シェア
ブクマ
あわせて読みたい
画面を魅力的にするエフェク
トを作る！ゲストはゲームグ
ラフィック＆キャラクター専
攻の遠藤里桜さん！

> [Exercise directions]: Copy exactly the lines running from the one that holds "画面を魅力的にするエフェク" to the last line of the listing above. Include both of those lines.

> [Response to this exercise]:
画面を魅力的にするエフェク
トを作る！ゲストはゲームグ
ラフィック＆キャラクター専
攻の遠藤里桜さん！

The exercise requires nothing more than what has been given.